Enlarge / NASA’s Psyche spacecraft is cocooned inside the payload shroud on top of SpaceX’s Falcon Heavy rocket.
Trevor Mahlmann/Ars Technica
A roughly 3-ton spacecraft is ready for launch Friday from NASA’s Kennedy Space Center in Florida to begin a six-year trip to an enigma in the asteroid belt, an unusual metallic world the size of Massachusetts that could hold clues about the formation of Earth and other rocky planets.
This mission, named Psyche, will survey its namesake asteroid for at least 26 months, moving to different altitudes to map the metal world with three science instruments. Like all missions exploring the Solar System, the Psyche spacecraft has a long journey to reach its destination, covering some 2.2 billion miles (3.6 billion kilometers) with the help of plasma engines.
No one knows what the spacecraft will find when it reaches the asteroid Psyche. The best images of the asteroid captured through telescopes only show Psyche as a fuzzy blob a few pixels wide. Scientists know it is dense and at least partially made of metal, primarily iron and nickel. The leading hypothesis among Psyche’s science team is that the asteroid is likely a leftover remnant from the early history of the Solar System 4.5 billion years ago, the exposed core of a failed planet that may have had its outer layers of rock blasted away during collisions with other objects in that chaotic time.
“That’s the real excitement for me,” said Lindy Elkins-Tanton, the mission’s principal investigator from Arizona State University. “We don’t know what it’s going to look like. We’re going to be surprised. We’re going to learn something new about a fundamental building block for rocky planets, that is, their metal cores.”
The first leg of Psyche’s interplanetary voyage is set to begin at 10:19 am EDT (14:19 UTC) with liftoff of a SpaceX Falcon Heavy rocket from Florida. This will be SpaceX’s first Falcon Heavy launch for NASA, which plans to use the heavy-lifter for more critical missions in the coming years.
You can watch NASA’s live coverage of the launch below, beginning at 9:30 am EDT.
There’s a 50 percent chance of good weather for launch Friday. The Psyche mission has until October 25 to get off the ground, taking advantage of an alignment of the planets to enable its entry into the asteroid belt between Mars and Jupiter.

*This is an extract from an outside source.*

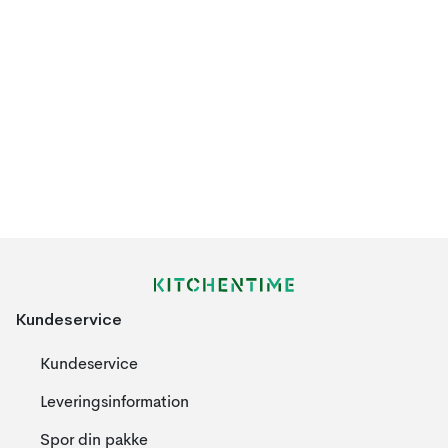
Kundeservice
Kundeservice
Leveringsinformation
Spor din pakke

Psyche will get a booming blastoff from the Falcon Heavy rocket, with 27 kerosene-burning engines providing an initial boost out of the atmosphere. The rocket’s two reusable side boosters will detach and return to land at Cape Canaveral, where SpaceX will refurbish the rockets for another flight next month on a Falcon Heavy rocket for the US Space Force. Then, notably, SpaceX will set them aside to fly a final time next October with a Falcon Heavy rocket on another NASA mission, Europa Clipper, to explore an icy moon of Jupiter.

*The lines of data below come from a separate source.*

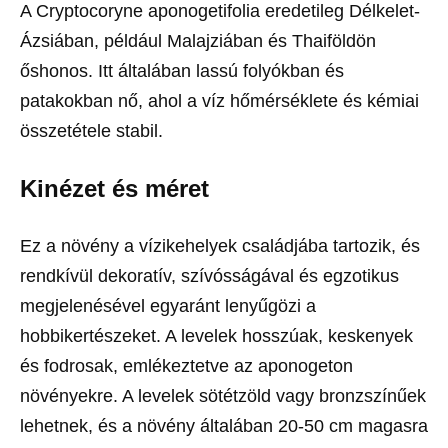
A Cryptocoryne aponogetifolia eredetileg Délkelet-
Ázsiában, például Malajziában és Thaiföldön
őshonos. Itt általában lassú folyókban és
patakokban nő, ahol a víz hőmérséklete és kémiai
összetétele stabil.
Kinézet és méret
Ez a növény a vízikehelyek családjába tartozik, és
rendkívül dekoratív, szívósságával és egzotikus
megjelenésével egyaránt lenyűgözi a
hobbikertészeket. A levelek hosszúak, keskenyek
és fodrosak, emlékeztetve az aponogeton
növényekre. A levelek sötétzöld vagy bronzszínűek
lehetnek, és a növény általában 20-50 cm magasra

Enlarge / The Falcon Heavy’s two side boosters bear the marks of three previous flights to space. The rocket’s core stage is new.

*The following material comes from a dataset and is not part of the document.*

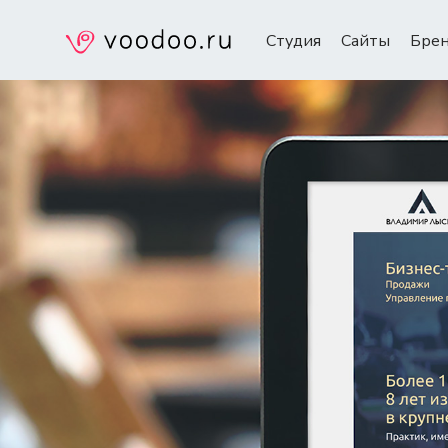
Студия
Сайты
Бре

Trevor Mahlmann/Ars Technica
After separation of the side boosters, Falcon Heavy’s core stage will throttle up to burn another minute-and-a-half. Then an upper stage will release from the core stage, taking over for two engine firings to accelerate the Psyche spacecraft with enough velocity to escape the grip of Earth’s gravity. The Psyche spacecraft will deploy from the rocket about an hour after liftoff, then extend its power-generating solar arrays to a span of 81 feet (about 25 meters) end to end. Within a couple of hours, ground controllers at NASA’s Jet Propulsion Laboratory in California expect to establish a stable communication link with Psyche to verify all’s good with the spacecraft.
“The spacecraft is completely ready to go,” said Henry Stone, Psyche’s project manager at JPL. “It’s been fueled. It’s been integrated onto the rocket. The rocket is now upright and vertical. The final version of flight software has already been loaded on the vehicle. The final set of flight parameters that are necessary for launch have been loaded, so it’s ready to go. The only thing that stands in our way is the weather.”